Yeah, orange peel is a clue but not a slam dunk. Not all orange peel is Vacor, not all Vacors have orange peel.
However, based on the seams and colors, I'm leaning strongly toward Akro on the right.
Crazy isn't it. No snow here. At least no accumulation. 30% chance of small amounts today and a cold wind from the north. And I know that makes us the lucky ones.
But I really really really had hoped to transplant some of my seedlings into the garden by now!
I think you're right
Akro did still have an onyx corkscrew line for some part of the 1930's, was still on a wholesale ad in 1933, so maybe they didn't get the news yet and since it was a small part of their production maybe they escaped the trade commission police.

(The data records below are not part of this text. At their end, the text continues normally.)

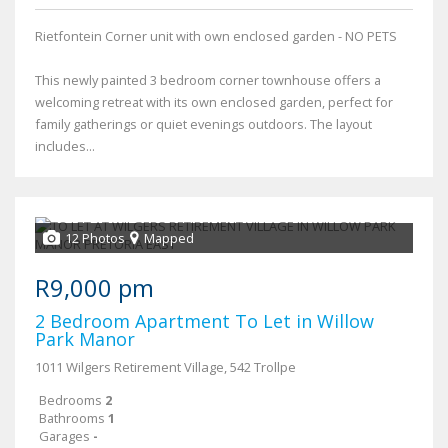
Rietfontein Corner unit with own enclosed garden - NO PETS
This newly painted 3 bedroom corner townhouse offers a
welcoming retreat with its own enclosed garden, perfect for
family gatherings or quiet evenings outdoors. The layout
includes...
12 Photos
Mapped
R9,000 pm
2 Bedroom Apartment To Let in Willow
Park Manor
1011 Wilgers Retirement Village, 542 Trollpe
Bedrooms
2
Bathrooms
1
Garages
-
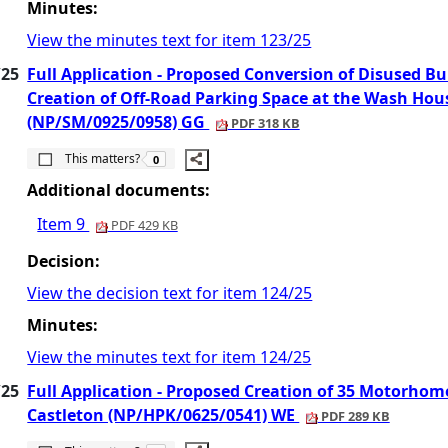
Minutes:
View the minutes text for item 123/25
/25
Full Application - Proposed Conversion of Disused 
Creation of Off-Road Parking Space at the Wash Ho
(NP/SM/0925/0958) GG
PDF 318 KB
The number of people this matters to is
This matters?
0
Additional documents:
Item 9
PDF 429 KB
Decision:
View the decision text for item 124/25
Minutes:
View the minutes text for item 124/25
/25
Full Application - Proposed Creation of 35 Motorhome
Castleton (NP/HPK/0625/0541) WE
PDF 289 KB
The number of people this matters to is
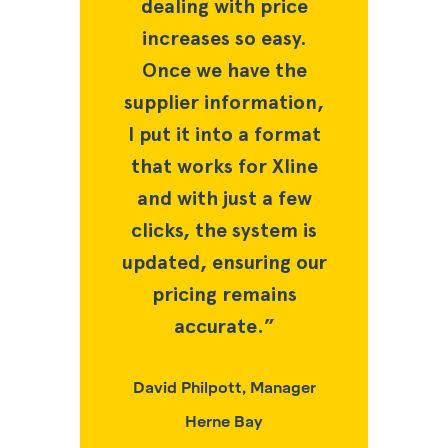
ith price
dealing with price
dealing 
 so easy.
increases so easy.
increase
have the
Once we have the
Once we
nformation,
supplier information,
supplier i
to a format
I put it into a format
I put it i
 for Xline
that works for Xline
that work
just a few
and with just a few
and with 
e system is
clicks, the system is
clicks, th
nsuring our
updated, ensuring our
updated, e
 remains
pricing remains
pricing
ate.”
accurate.”
accu
tt, Manager
David Philpott, Manager
David Phil
e Bay
Herne Bay
Hern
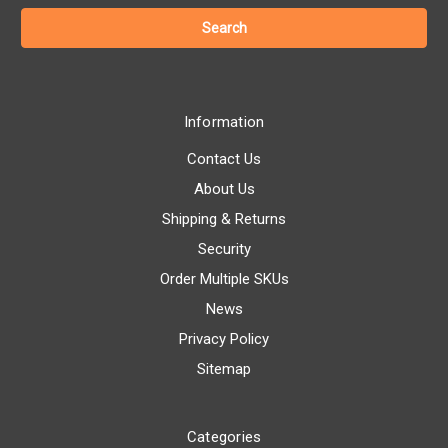
Information
Contact Us
About Us
Shipping & Returns
Security
Order Multiple SKUs
News
Privacy Policy
Sitemap
Categories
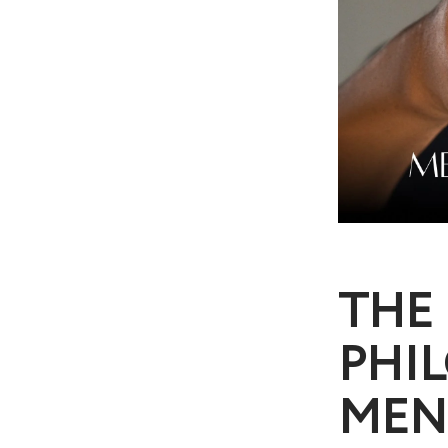
THE 
PHIL
MEN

Right is a machine-made cat's eye. Not handgathered. Not American. I would immediately have thought Asian with that pattern, but the size looks HUGE, which makes me wonder if it's Mexican. (What size is it?)
Center is handgathered.
Left I think is also not handgathered. I think machine-made. Unusual coloring which is making me unable to guess modern or vintage.

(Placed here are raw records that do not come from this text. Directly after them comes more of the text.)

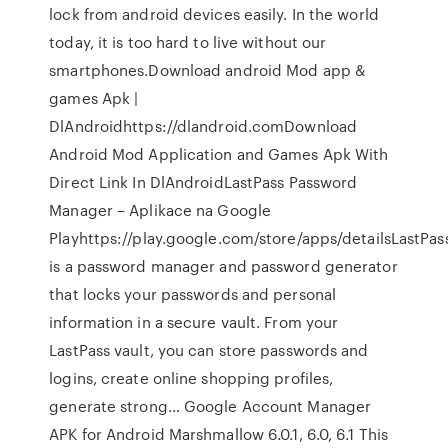
lock from android devices easily. In the world
today, it is too hard to live without our
smartphones.Download android Mod app &
games Apk |
DlAndroidhttps://dlandroid.comDownload
Android Mod Application and Games Apk With
Direct Link In DlAndroidLastPass Password
Manager – Aplikace na Google
Playhttps://play.google.com/store/apps/detailsLastPas
is a password manager and password generator
that locks your passwords and personal
information in a secure vault. From your
LastPass vault, you can store passwords and
logins, create online shopping profiles,
generate strong… Google Account Manager
APK for Android Marshmallow 6.0.1, 6.0, 6.1 This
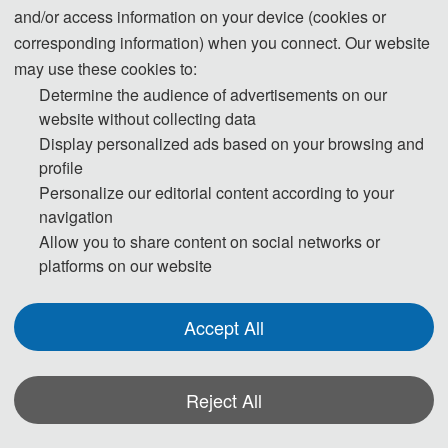
and/or access information on your device (cookies or
corresponding information) when you connect. Our website
may use these cookies to:
Determine the audience of advertisements on our
website without collecting data
Display personalized ads based on your browsing and
profile
Personalize our editorial content according to your
navigation
Allow you to share content on social networks or
platforms on our website
Accept All
Reject All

Odd that this first date is at the end of WWII. .... So was it wartime which reduced the exports or was it other companies starting up after the war and deciding marbles was a good business to get into?
Your pictures are NOT horrible! The thing to be aware of is that cameras try to achieve a color balance. If you have a white background it will darken the photo and shift the color in what it considers a gray direction.

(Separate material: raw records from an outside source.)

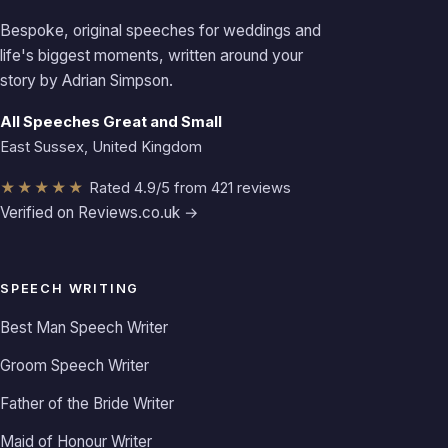
Bespoke, original speeches for weddings and
life's biggest moments, written around your
story by Adrian Simpson.
All Speeches Great and Small
East Sussex, United Kingdom
★★★★★
Rated 4.9/5 from 421 reviews
Verified on Reviews.co.uk →
SPEECH WRITING
Best Man Speech Writer
Groom Speech Writer
Father of the Bride Writer
Maid of Honour Writer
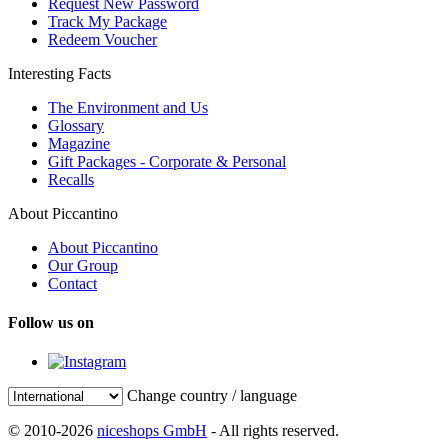
Request New Password
Track My Package
Redeem Voucher
Interesting Facts
The Environment and Us
Glossary
Magazine
Gift Packages - Corporate & Personal
Recalls
About Piccantino
About Piccantino
Our Group
Contact
Follow us on
Change country / language
© 2010-2026
niceshops GmbH
- All rights reserved.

That's why a gray background is recommended. It's neutral and makes the camera less likely to think it needs to change the colors.
Frosted could be something a maker did on purpose, probably in modern times. Marble King made some of their cat's eyes frosty. Or it could be marbles which spent a lot of time in water, such as in an aquarium.
In the album some such as this one still look unfocused. But you can see the glass above it in sharp detail. I use Windows Paint to resize photos to bring overlarge ones to a manageable size and reasonable sharpness. However, your issue appears to be something other than the size. The background that you're using is causing your camera to focus on the non-marble parts of the view. Pick a neutral background without a lot of detail for the camera to focus on. A regularly recommended background is a gray t-shirt. If you keep picking up details on the material behind the marble and the marble stays blurry, then pull your camera back just a little to try to help the marble get into a comfortable focal range.
That thick bright white stands out. Like latex paint on the surface of the marble. It's weird that it shows up both in early Japanese marbles and later Mexican marbles. But it always raises the flag saying "think of foreign".
Coooool.
Thanks for playing with me!
Pelt Mibber, is there aventurine in the glowing ribbon of your second marble? Not sure I've ever seen that before.
Yes, that's the view.
I suspect that this one is a Vacor. That view isn't definitive but it is consistent with my suspicion. Possibly a Tidal Wave.
So I'm going vintage on the other two, modern on this one.
They're connected. They coincide for part, so that I'm not sure how much of the brighter glow of the 9 comes from a pinching of the glass and how much comes from something swirly below the surface.
The white glass on the right could be non-American. I want to pick that last view up and turn it around so I can see what's at the bottom of that marble.
Anyone have any dug handgathereds? Or maybe Lucky Boy boxes with handgathereds? Were the Lucky Boys all Pelt? Were they from the handgathered time or only the feathered time?